Another thrust of the GXV-T program was to develop technology that would allow vehicles to negotiate extremely rough terrain. Engineers from Pratt & Miller achieved that goal by constructing an odd-looking vehicle with a suspension system that allowed each wheel to be moved up and down over a range of almost 2 meters. This Multi-mode Extreme Travel Suspension (METS) system enabled the prototype to ride smoothly over enormous bumps and to keep its cab level while traversing steep slopes.

 

While the METS vehicle doesn’t appear to have true in-wheel motors, images of it suggest that it uses motors positioned near each drive wheel. GXV-T researchers have not yet been cleared by DARPA to share technical details of their designs, so I can't confirm that surmise, but that's certainly what it looks like. And it makes sense: Distributed electric motors offer vehicle designers more latitude than they are normally used to. And I bet they really needed that here.
 
The use of distributed electric motors for these military prototypes is reminiscent of a program sponsored by DARPA and the Office of Naval Research in the early 2000s that resulted in the development of the Shadow Reconnaissance, Surveillance, Targeting (RST) Vehicle. That hybrid electric vehicle used in-wheel motors in part for the flexibility they offered—literal flexibility.

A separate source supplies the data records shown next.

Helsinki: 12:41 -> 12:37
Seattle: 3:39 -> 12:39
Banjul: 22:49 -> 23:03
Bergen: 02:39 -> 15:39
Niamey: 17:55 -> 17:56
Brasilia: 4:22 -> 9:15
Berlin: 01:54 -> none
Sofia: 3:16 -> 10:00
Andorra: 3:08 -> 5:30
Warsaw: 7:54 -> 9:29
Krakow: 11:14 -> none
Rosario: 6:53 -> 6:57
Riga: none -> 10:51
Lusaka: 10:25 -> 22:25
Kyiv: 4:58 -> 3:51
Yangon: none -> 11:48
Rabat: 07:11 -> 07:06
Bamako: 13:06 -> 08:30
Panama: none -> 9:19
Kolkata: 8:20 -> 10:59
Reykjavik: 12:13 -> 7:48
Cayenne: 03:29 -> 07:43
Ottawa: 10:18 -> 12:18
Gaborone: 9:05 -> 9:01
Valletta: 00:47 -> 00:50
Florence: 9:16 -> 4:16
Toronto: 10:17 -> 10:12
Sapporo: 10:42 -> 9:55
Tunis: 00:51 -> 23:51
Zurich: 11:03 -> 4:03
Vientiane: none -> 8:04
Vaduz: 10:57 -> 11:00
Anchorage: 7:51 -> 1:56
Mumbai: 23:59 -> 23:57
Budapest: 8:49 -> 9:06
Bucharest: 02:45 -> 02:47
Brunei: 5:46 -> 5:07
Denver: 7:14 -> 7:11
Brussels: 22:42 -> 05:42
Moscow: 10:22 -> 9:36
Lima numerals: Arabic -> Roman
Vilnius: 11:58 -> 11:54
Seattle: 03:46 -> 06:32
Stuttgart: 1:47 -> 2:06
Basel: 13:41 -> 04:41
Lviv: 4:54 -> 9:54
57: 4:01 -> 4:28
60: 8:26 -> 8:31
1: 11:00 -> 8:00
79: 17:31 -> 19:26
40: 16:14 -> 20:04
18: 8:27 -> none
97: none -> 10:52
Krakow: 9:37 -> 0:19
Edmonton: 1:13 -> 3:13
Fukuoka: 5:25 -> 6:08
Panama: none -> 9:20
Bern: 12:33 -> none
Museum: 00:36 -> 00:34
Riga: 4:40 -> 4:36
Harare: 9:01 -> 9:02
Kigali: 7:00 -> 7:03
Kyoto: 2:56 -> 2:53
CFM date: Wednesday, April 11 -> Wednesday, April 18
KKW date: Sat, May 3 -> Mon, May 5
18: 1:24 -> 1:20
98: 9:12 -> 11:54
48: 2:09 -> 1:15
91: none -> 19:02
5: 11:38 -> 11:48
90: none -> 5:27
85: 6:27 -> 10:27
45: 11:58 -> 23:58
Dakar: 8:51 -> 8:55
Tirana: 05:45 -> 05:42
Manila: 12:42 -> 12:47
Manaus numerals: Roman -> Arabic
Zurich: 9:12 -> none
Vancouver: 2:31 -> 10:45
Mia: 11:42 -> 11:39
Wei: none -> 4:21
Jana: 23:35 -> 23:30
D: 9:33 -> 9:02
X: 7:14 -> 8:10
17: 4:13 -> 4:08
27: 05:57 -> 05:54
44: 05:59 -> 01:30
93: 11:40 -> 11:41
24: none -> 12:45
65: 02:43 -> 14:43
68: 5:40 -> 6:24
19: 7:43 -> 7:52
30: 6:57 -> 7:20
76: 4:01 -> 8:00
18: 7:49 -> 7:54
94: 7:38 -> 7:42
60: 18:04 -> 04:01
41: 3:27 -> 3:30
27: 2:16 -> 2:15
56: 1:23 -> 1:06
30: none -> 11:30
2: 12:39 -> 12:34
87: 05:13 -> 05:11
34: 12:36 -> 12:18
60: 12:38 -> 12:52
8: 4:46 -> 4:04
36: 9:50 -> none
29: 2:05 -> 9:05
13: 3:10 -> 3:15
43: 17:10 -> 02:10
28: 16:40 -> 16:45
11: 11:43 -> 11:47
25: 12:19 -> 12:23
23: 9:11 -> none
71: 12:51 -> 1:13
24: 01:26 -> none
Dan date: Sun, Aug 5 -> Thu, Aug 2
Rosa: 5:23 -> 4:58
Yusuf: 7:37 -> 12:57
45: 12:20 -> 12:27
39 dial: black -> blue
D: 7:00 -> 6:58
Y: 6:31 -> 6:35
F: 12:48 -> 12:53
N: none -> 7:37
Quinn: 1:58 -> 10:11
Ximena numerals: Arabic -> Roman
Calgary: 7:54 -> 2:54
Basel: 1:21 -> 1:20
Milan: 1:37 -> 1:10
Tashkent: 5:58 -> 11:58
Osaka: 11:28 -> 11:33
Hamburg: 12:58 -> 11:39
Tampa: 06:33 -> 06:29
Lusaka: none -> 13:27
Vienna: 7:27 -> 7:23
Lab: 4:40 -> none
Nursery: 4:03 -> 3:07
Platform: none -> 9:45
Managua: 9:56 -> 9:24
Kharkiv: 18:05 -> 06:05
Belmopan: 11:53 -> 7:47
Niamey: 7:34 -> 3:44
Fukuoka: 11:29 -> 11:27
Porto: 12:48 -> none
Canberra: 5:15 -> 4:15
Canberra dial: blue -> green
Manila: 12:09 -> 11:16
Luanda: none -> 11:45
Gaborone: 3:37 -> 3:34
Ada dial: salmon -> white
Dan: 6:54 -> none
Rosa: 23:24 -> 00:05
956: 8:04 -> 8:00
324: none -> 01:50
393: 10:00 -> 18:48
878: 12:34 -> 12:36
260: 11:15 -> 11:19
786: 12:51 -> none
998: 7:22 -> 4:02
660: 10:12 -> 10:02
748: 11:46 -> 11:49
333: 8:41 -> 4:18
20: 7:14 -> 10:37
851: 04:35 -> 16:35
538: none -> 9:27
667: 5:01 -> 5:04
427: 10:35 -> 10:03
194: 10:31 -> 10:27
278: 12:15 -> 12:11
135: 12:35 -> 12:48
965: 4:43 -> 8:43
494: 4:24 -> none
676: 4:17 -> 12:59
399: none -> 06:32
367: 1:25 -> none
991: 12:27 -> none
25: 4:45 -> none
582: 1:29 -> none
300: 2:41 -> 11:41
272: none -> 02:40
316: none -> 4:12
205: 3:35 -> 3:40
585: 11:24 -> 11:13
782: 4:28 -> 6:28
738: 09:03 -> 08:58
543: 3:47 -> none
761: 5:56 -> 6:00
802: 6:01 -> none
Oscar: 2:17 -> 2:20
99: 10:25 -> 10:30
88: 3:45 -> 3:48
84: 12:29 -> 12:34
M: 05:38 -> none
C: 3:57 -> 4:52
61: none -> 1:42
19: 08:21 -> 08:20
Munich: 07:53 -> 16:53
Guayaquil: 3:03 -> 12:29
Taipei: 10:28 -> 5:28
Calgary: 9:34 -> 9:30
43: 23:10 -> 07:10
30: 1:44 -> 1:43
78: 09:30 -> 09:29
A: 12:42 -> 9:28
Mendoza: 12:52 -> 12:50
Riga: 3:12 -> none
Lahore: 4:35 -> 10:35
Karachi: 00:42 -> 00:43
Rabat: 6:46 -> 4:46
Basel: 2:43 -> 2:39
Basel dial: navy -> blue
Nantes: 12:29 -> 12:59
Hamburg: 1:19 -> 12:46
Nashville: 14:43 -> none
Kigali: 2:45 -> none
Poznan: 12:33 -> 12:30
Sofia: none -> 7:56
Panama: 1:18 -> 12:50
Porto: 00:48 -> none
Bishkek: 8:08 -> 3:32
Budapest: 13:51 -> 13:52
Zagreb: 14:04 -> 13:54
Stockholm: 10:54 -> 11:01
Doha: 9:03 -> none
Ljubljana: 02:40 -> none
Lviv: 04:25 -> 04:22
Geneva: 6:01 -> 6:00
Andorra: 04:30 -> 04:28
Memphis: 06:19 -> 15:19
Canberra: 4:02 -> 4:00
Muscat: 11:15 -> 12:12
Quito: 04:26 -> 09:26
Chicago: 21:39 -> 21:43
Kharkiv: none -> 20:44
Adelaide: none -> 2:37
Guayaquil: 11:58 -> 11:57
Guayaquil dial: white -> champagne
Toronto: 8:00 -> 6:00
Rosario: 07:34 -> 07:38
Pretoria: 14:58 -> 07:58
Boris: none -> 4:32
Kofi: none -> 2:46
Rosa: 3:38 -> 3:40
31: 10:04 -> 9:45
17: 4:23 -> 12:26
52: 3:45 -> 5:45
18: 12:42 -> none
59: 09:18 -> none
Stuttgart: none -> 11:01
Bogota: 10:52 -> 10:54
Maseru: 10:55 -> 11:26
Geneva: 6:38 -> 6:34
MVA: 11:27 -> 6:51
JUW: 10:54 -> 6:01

You see, one aim of that earlier program (which, incidentally, was managed at DARPA by Stephen Welby, currently IEEE’s Executive Director and COO) was to create a vehicle that could fit into the cargo hold of a V-22 Osprey tilt-rotor aircraft. To do so, the vehicle, which in normal operations had substantial ground clearance, needed to crouch to within 10 centimeters of the ground and pull its wheels inward. Using in-wheel electric motors helped make such contortions possible.

 

Although some once saw it as a possible replacement for the military’s High Mobility Multipurpose Wheeled Vehicle (better known as the Humvee), the Shadow never went beyond the demonstrator phase. The technologies recently developed in the GXV-T program could, of course, suffer the same fate. But even if the U.S. military doesn’t choose to follow through and put them into widespread use, I wouldn’t be surprised to see some of these technologies—the METS system in particular—commercialized, perhaps for next-generation electrically powered all-terrain vehicles. I suppose that could help save the lives of many young people, not on the battlefield, but by making notoriously dangerous ATVs that much less likely to roll over.